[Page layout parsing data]

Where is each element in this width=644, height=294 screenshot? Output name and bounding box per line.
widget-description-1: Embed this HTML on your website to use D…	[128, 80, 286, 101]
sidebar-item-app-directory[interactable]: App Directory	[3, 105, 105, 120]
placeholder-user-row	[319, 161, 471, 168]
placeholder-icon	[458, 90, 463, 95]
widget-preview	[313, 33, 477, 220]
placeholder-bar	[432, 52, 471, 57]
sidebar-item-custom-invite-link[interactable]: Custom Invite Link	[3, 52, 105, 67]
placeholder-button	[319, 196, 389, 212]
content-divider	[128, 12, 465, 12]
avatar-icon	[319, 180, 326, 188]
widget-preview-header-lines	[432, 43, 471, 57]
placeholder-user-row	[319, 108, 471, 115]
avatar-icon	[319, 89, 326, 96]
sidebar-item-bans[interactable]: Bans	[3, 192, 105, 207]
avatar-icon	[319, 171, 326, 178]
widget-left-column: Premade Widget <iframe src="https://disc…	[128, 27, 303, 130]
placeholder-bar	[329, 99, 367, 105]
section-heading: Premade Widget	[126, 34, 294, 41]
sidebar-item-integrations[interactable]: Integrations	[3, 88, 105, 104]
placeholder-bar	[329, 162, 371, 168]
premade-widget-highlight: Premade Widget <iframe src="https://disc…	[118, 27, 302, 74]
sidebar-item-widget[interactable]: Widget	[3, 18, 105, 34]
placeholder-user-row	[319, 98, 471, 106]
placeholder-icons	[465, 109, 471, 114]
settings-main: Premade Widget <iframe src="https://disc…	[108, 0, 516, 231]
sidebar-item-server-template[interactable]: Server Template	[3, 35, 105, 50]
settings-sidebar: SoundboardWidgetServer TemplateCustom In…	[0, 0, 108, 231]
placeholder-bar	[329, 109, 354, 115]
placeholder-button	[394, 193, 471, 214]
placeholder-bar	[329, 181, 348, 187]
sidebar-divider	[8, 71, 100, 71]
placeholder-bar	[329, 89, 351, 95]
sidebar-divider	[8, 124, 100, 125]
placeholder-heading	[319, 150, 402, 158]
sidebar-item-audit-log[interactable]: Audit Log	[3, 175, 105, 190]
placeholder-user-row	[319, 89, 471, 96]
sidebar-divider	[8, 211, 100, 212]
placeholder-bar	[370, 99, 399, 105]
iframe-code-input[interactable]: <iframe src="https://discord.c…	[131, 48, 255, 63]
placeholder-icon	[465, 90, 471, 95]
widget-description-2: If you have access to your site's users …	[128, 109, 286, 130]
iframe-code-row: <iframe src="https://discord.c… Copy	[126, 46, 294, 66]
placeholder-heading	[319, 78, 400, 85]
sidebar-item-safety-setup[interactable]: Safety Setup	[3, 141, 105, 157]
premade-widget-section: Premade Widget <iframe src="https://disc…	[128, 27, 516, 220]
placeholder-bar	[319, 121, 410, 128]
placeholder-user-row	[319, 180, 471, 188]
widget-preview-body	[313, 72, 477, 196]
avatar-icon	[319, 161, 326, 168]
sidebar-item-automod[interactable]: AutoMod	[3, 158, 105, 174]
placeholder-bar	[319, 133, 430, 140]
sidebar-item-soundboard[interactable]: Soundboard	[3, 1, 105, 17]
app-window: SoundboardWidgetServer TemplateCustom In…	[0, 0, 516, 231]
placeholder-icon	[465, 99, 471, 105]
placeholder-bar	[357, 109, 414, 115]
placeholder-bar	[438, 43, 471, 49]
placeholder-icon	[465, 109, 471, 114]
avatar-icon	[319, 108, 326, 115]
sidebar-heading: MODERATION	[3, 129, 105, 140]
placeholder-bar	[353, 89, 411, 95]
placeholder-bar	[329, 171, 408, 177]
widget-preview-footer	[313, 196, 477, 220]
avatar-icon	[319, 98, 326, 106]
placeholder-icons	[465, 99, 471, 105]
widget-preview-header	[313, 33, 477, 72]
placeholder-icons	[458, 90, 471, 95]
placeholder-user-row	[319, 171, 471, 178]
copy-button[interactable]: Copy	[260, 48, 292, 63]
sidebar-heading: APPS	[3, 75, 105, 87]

--

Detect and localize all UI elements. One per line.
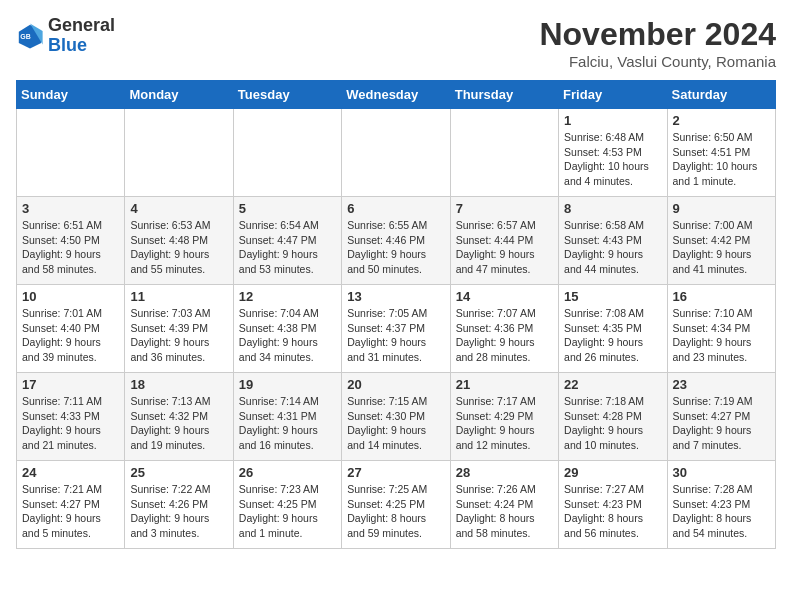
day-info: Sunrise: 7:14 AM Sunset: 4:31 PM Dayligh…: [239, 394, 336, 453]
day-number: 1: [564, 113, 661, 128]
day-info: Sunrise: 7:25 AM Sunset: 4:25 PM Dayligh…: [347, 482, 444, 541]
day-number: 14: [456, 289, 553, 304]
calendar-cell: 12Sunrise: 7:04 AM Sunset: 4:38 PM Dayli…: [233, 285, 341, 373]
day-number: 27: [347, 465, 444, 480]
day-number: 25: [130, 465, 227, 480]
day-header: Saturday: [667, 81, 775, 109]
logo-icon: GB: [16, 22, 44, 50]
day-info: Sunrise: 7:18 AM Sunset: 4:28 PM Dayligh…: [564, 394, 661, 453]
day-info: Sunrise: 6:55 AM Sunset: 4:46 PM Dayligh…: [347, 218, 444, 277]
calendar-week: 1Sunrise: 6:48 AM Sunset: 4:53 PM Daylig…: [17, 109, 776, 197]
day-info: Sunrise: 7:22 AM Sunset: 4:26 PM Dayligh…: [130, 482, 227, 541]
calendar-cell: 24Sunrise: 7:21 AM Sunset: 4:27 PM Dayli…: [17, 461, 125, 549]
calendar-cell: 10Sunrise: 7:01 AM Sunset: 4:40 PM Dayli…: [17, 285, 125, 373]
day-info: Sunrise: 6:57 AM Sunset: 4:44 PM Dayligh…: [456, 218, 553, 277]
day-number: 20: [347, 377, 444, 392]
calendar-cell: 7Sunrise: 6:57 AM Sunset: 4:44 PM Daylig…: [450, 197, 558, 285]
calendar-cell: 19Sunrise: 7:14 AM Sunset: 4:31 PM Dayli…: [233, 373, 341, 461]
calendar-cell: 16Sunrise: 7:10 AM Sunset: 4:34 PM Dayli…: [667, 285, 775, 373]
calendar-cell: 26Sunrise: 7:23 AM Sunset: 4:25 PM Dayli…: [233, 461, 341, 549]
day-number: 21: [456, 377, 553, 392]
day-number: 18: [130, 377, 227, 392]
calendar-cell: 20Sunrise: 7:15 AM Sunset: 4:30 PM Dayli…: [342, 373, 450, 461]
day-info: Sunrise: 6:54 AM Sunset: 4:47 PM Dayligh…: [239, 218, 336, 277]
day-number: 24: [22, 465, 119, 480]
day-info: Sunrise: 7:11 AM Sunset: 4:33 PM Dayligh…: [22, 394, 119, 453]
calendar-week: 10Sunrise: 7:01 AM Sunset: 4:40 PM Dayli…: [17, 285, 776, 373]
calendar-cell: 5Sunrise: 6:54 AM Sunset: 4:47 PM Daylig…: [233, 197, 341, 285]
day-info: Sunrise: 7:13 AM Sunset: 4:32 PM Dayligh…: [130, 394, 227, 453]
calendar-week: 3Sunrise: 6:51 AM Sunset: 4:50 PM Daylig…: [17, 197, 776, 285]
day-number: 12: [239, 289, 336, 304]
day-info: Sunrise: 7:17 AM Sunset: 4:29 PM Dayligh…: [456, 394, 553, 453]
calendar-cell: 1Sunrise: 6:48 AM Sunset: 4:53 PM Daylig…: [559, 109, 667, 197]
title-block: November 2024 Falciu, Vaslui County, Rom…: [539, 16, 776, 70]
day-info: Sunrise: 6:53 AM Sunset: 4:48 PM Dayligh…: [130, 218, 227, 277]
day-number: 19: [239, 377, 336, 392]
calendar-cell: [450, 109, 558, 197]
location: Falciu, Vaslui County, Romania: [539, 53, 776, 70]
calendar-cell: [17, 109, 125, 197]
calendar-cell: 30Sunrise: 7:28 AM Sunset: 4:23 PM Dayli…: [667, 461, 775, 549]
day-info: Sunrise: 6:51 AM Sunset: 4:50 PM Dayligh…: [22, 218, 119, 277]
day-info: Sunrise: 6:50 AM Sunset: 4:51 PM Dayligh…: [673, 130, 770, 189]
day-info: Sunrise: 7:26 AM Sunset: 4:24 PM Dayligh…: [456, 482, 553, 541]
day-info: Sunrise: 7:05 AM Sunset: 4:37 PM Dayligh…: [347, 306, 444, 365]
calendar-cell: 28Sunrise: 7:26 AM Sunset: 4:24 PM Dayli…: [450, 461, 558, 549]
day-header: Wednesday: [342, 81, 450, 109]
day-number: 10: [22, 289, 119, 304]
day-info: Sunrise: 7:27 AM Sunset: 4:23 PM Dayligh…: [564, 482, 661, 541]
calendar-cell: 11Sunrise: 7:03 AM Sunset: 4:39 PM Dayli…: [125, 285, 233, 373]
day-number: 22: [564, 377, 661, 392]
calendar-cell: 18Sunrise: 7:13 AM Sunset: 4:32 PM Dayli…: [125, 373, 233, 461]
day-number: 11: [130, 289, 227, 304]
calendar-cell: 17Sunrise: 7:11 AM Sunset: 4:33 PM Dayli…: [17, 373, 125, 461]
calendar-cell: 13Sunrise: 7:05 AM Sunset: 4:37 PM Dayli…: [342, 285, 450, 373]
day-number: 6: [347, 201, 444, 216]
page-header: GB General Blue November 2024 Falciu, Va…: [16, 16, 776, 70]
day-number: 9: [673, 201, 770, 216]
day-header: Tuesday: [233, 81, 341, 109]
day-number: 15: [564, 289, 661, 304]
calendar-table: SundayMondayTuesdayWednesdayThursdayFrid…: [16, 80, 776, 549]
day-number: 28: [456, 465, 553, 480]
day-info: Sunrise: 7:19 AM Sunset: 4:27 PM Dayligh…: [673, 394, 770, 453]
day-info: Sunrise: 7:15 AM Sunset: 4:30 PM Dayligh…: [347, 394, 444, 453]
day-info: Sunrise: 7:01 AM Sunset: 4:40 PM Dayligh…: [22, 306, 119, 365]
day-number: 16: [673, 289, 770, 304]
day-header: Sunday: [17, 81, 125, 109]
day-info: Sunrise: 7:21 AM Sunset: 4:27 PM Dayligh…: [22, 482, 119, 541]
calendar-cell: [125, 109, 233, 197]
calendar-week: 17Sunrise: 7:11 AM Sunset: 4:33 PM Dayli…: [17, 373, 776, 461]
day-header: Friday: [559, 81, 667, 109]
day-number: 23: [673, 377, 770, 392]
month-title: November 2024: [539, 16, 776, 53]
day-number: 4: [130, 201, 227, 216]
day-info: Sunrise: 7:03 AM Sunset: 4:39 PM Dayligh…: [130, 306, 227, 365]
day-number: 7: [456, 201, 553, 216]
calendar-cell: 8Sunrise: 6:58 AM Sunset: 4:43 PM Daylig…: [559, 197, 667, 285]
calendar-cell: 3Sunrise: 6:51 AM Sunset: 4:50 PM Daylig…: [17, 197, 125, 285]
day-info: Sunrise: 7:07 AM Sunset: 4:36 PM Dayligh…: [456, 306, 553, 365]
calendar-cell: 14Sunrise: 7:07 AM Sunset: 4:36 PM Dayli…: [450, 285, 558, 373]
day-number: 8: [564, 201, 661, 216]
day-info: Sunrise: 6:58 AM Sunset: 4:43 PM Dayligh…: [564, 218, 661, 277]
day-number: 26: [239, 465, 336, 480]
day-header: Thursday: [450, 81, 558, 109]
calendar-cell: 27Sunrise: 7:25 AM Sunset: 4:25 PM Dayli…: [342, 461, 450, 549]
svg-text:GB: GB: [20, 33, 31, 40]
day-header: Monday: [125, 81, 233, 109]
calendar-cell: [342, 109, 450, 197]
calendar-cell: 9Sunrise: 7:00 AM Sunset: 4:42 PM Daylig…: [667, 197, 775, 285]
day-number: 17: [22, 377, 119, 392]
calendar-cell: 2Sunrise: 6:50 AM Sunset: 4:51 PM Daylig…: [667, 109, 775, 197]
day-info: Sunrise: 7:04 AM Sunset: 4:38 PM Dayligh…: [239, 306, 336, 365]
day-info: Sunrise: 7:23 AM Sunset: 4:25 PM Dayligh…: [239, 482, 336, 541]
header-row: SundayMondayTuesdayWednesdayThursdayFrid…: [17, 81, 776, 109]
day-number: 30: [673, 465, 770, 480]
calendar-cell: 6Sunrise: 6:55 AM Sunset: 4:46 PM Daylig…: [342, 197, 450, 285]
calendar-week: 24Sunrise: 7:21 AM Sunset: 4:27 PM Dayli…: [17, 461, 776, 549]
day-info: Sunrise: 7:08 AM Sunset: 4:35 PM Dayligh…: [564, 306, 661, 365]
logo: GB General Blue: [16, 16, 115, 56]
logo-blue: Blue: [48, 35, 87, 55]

---

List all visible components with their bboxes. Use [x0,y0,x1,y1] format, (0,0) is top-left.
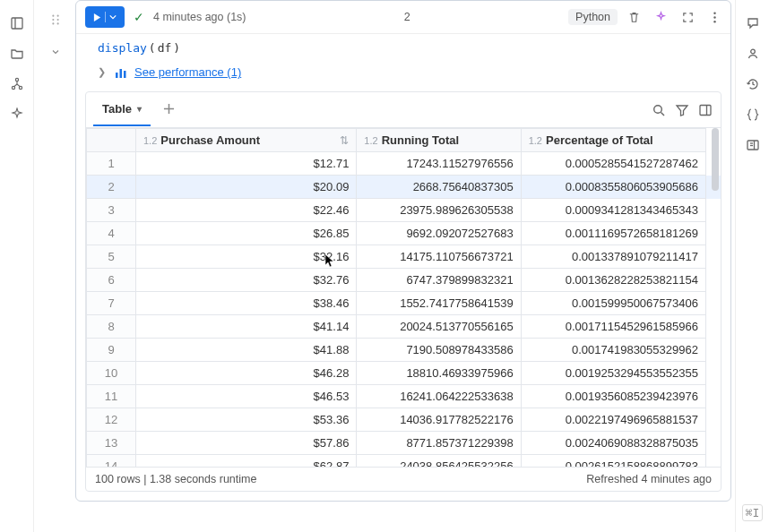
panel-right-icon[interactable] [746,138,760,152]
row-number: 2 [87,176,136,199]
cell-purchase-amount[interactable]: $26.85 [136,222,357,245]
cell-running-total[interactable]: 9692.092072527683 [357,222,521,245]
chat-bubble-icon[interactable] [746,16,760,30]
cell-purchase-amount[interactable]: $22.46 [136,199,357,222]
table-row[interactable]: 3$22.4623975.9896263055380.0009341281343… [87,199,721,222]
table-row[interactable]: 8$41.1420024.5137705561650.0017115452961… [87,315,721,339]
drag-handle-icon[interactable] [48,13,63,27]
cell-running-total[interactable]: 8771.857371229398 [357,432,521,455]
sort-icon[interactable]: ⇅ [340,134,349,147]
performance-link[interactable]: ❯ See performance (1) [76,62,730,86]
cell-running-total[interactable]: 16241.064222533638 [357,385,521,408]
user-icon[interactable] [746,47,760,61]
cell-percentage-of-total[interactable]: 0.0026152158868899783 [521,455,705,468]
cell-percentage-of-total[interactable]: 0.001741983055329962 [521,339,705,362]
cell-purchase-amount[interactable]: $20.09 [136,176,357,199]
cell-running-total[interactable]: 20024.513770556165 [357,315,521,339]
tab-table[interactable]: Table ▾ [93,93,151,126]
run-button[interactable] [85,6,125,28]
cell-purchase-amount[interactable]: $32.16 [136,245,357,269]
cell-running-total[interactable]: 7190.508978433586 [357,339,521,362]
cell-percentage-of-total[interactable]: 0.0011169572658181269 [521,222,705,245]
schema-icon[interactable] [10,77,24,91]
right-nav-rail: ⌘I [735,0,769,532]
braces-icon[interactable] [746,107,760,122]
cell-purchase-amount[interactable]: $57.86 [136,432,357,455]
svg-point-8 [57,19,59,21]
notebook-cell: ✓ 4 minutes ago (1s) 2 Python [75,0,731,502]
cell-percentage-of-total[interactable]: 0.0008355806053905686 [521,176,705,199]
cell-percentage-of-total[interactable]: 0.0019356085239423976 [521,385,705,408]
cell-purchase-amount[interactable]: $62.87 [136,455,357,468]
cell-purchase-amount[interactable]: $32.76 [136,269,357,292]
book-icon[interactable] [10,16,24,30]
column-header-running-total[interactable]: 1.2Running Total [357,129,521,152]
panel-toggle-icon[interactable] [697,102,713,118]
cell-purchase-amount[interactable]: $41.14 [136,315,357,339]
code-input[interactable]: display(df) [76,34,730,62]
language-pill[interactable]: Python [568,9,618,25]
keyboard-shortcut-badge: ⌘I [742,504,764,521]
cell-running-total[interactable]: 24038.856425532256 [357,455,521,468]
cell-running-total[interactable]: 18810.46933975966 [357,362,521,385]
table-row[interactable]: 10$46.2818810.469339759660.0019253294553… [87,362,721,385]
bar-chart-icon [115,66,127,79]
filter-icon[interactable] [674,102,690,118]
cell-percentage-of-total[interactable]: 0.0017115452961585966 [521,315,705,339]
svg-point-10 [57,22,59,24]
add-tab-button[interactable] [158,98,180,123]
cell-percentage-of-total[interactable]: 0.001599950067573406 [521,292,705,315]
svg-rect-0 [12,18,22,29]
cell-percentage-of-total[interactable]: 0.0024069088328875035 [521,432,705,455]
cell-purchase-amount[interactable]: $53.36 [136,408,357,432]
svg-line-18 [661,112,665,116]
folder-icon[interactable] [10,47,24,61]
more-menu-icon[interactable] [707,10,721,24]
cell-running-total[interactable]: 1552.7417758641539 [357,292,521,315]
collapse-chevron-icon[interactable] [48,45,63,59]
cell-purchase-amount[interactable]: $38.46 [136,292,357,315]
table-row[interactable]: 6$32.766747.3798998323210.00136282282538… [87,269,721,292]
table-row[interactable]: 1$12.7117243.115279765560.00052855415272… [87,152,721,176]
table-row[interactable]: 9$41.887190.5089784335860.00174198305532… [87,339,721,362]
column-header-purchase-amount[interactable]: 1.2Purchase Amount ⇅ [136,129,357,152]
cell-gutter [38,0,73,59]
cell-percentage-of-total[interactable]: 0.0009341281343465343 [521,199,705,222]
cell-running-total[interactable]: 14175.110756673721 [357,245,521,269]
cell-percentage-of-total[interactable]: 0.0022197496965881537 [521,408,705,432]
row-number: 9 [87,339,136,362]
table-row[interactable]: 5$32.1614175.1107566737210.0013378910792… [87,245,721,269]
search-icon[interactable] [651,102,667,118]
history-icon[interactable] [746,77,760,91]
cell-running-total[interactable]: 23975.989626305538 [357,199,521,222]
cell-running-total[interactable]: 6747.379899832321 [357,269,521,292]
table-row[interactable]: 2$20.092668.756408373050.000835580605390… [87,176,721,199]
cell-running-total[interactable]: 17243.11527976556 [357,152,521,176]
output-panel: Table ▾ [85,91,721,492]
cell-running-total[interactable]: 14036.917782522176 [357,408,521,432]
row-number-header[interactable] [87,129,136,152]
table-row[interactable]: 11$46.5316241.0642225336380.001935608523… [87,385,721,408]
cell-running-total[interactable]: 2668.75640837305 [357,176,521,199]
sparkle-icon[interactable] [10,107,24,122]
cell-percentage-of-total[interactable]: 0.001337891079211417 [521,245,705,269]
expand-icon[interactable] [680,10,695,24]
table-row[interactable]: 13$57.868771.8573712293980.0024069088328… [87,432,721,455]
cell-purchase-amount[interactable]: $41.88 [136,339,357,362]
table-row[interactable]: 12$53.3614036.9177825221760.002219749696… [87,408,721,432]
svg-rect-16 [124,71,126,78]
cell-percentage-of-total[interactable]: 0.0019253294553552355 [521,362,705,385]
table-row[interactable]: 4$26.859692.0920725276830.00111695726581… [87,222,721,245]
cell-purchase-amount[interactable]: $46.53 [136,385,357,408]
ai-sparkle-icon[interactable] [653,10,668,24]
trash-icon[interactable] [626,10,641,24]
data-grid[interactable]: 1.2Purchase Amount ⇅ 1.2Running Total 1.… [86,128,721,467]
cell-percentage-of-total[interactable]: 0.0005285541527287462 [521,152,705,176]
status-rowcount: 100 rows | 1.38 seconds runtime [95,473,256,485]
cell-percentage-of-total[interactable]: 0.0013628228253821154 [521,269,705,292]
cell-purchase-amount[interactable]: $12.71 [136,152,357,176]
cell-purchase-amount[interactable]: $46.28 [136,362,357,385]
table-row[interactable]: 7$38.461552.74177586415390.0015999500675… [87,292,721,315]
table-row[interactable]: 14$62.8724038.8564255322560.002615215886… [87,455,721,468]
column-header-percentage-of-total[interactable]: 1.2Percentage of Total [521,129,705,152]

Activity:
Tally every line of the entries that contains the word "SundayMondayTuesdayWednesdayThursdayFrid", and respond with that number only.

Solution to the exercise:
2